_BRIEF:_ The first line of the data below and every line after it, through the one with "Ron Silicone chịu nhiệt", must be transcribed without change.

Top of EXERCISE INPUTS

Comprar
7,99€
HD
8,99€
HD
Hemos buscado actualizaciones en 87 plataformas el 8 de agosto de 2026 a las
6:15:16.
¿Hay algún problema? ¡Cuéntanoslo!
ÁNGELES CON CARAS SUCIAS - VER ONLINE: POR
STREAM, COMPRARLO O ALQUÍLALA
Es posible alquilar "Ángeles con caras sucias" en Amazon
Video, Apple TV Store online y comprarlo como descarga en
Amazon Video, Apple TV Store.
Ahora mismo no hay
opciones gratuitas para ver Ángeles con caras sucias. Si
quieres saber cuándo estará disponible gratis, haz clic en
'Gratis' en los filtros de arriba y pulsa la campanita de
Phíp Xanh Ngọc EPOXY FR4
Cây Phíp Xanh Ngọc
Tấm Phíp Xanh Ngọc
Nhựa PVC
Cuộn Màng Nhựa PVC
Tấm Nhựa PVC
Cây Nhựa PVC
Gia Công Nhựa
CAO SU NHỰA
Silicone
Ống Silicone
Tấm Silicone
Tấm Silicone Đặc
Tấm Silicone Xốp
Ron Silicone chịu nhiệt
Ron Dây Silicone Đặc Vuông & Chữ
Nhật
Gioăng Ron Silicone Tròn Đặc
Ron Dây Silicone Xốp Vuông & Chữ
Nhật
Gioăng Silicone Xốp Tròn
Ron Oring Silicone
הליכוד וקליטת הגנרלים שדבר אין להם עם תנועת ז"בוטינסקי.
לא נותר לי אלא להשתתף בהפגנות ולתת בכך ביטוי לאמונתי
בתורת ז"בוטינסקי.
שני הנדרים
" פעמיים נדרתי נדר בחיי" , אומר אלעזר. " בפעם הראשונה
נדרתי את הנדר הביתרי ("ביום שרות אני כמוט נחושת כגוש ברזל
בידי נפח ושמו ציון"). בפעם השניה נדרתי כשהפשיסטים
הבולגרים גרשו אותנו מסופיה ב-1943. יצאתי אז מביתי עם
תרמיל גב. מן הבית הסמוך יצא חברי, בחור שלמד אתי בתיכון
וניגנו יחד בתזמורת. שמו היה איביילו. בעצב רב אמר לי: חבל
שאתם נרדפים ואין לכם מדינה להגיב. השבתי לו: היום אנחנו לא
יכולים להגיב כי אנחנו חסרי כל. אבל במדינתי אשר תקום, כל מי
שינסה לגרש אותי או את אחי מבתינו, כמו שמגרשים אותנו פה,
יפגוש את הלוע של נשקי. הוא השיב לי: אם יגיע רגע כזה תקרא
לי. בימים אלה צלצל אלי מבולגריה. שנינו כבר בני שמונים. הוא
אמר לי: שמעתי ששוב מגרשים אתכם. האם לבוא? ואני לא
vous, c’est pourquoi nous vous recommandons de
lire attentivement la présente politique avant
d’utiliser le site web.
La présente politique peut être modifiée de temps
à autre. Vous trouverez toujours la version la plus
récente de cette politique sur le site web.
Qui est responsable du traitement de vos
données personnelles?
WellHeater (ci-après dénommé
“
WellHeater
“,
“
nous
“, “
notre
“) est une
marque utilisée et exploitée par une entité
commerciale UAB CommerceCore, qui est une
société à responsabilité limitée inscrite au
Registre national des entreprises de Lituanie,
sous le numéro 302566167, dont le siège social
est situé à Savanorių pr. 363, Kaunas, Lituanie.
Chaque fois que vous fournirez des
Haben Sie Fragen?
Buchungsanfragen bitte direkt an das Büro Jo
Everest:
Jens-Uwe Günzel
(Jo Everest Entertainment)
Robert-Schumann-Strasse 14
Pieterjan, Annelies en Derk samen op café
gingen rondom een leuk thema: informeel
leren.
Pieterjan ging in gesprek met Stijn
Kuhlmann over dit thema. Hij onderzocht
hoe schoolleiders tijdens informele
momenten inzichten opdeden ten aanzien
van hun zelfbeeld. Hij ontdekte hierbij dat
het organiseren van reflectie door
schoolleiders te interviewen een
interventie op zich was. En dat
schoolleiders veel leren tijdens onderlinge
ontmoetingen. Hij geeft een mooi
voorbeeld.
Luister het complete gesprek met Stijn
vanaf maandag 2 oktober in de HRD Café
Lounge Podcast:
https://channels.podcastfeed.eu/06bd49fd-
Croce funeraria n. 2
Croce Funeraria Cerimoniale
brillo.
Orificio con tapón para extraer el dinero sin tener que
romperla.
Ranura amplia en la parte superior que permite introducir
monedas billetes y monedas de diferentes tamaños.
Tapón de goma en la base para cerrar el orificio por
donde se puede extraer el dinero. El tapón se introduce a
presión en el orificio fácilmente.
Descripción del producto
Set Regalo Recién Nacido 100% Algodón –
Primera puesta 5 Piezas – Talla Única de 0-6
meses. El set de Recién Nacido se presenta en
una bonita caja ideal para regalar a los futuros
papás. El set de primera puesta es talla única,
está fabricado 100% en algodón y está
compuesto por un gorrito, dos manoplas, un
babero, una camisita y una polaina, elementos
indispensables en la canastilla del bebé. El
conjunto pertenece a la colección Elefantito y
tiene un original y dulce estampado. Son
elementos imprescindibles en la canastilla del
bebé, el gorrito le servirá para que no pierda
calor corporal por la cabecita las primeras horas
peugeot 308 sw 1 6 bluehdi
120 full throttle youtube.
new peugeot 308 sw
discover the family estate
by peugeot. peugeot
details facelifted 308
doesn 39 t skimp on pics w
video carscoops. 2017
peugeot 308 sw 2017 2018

Bottom of EXERCISE INPUTS

_WRITTEN SOLUTION:_
Comprar
7,99€
HD
8,99€
HD
Hemos buscado actualizaciones en 87 plataformas el 8 de agosto de 2026 a las
6:15:16.
¿Hay algún problema? ¡Cuéntanoslo!
ÁNGELES CON CARAS SUCIAS - VER ONLINE: POR
STREAM, COMPRARLO O ALQUÍLALA
Es posible alquilar "Ángeles con caras sucias" en Amazon
Video, Apple TV Store online y comprarlo como descarga en
Amazon Video, Apple TV Store.
Ahora mismo no hay
opciones gratuitas para ver Ángeles con caras sucias. Si
quieres saber cuándo estará disponible gratis, haz clic en
'Gratis' en los filtros de arriba y pulsa la campanita de
Phíp Xanh Ngọc EPOXY FR4
Cây Phíp Xanh Ngọc
Tấm Phíp Xanh Ngọc
Nhựa PVC
Cuộn Màng Nhựa PVC
Tấm Nhựa PVC
Cây Nhựa PVC
Gia Công Nhựa
CAO SU NHỰA
Silicone
Ống Silicone
Tấm Silicone
Tấm Silicone Đặc
Tấm Silicone Xốp
Ron Silicone chịu nhiệt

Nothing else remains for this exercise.